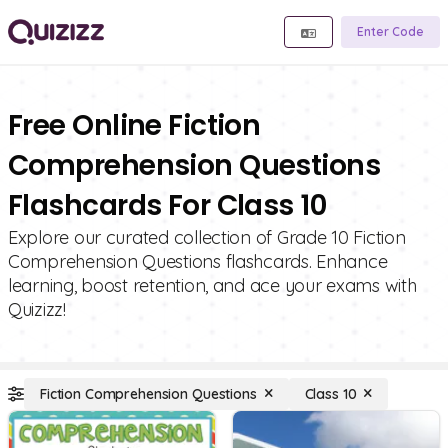
Enter Code
Free Online Fiction
Comprehension Questions
Flashcards For Class 10
Explore our curated collection of Grade 10 Fiction
Comprehension Questions flashcards. Enhance
learning, boost retention, and ace your exams with
Quizizz!
Fiction Comprehension Questions
Class 10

## Task to complete
Exactly as written, give the line containing "learning, boost retention, and" and all remaining lines of the records.

## Solution
learning, boost retention, and ace your exams with
Quizizz!
Fiction Comprehension Questions
Class 10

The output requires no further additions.